Initialize tree-based model sklearn implementation of partial dependence.

Parameters:
  • predictor (BaseEstimator) – A tree-based sklearn estimator.

  • feature_names (Optional[List[str]]) – A list of feature names used for displaying results.

  • categorical_names (Optional[Dict[int, List[str]]]) –

    Dictionary where keys are feature columns and values are the categories for the feature. Necessary to identify the categorical features in the dataset. An example for categorical_names would be:

    category_map = {0: ["married", "divorced"], 3: ["high school diploma", "master's degree"]}
    

  • target_names (Optional[List[str]]) – A list of target/output names used for displaying results.

  • verbose (bool) – Whether to print the progress of the explainer.

Notes

The length of the target_names should match the number of columns returned by a call to the predictor.decision_function.

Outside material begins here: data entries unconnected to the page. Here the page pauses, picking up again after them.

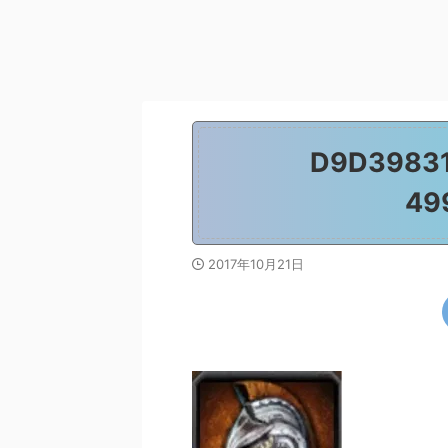
D9D39831
49
2017年10月21日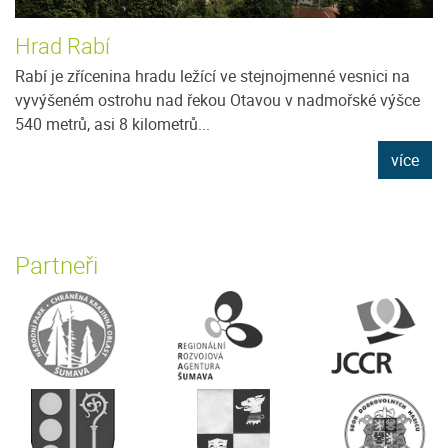
Hrad Rabí
Rabí je zřícenina hradu ležící ve stejnojmenné vesnici na
vyvýšeném ostrohu nad řekou Otavou v nadmořské výšce
540 metrů, asi 8 kilometrů...
více
Partneři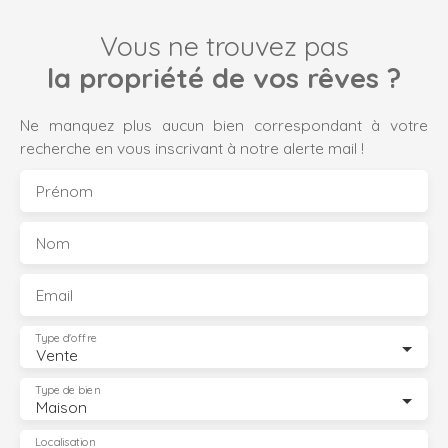
Vous ne trouvez pas
la propriété de vos rêves ?
Ne manquez plus aucun bien correspondant à votre
recherche en vous inscrivant à notre alerte mail !
Prénom
Nom
Email
Type d'offre
Vente
Type de bien
Maison
Localisation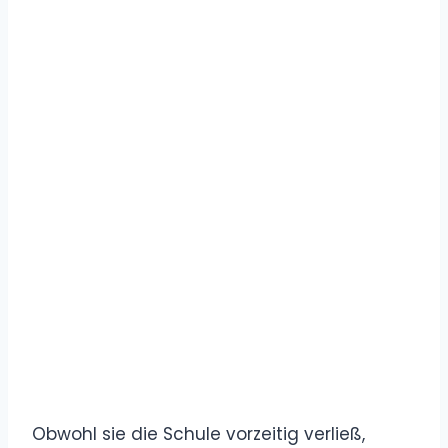
Obwohl sie die Schule vorzeitig verließ,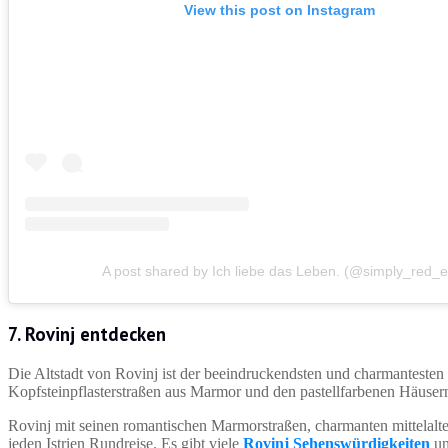
View this post on Instagram
A post shared by Ich liebe das Leben. (@simply_red_e
7. Rovinj entdecken
Die Altstadt von Rovinj ist der beeindruckendsten und charmanteste
Kopfsteinpflasterstraßen aus Marmor und den pastellfarbenen Häusern 
Rovinj mit seinen romantischen Marmorstraßen, charmanten mittelalter
jeden Istrien Rundreise. Es gibt viele
Rovinj Sehenswürdigkeiten
un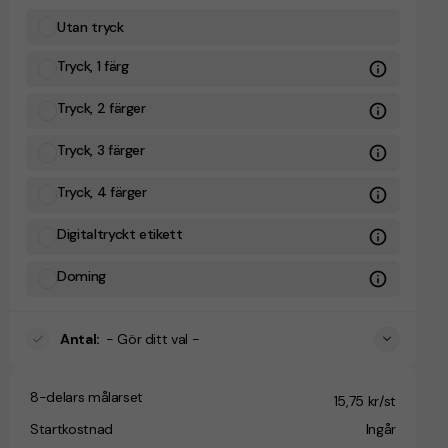
Utan tryck
Tryck, 1 färg
Tryck, 2 färger
Tryck, 3 färger
Tryck, 4 färger
Digitaltryckt etikett
Doming
Antal
:
- Gör ditt val -
8-delars målarset
15,75 kr/st
Startkostnad
Ingår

In the case of a binary classifier, the decision score consists of a single column. Thus, the length of the target_names should be one.

explain(X, features=None, percentiles=(0.0, 1.0), grid_resolution=100, grid_points=None)[source]

Calculates the partial dependence for each feature and/or tuples of features with respect to the all targets and the reference dataset X.

Parameters:
  • X (ndarray) – A N x F tabular dataset used to calculate partial dependence curves. This is typically the training dataset or a representative sample.

  • features (Optional[List[Union[int, Tuple[int, int]]]]) – An optional list of features or tuples of features for which to calculate the partial dependence. If not provided, the partial dependence will be computed for every single features in the dataset. Some example for features would be: [0, 2], [0, 2, (0, 2)], [(0, 2)], where 0 and 2 correspond to column 0 and 2 in X, respectively.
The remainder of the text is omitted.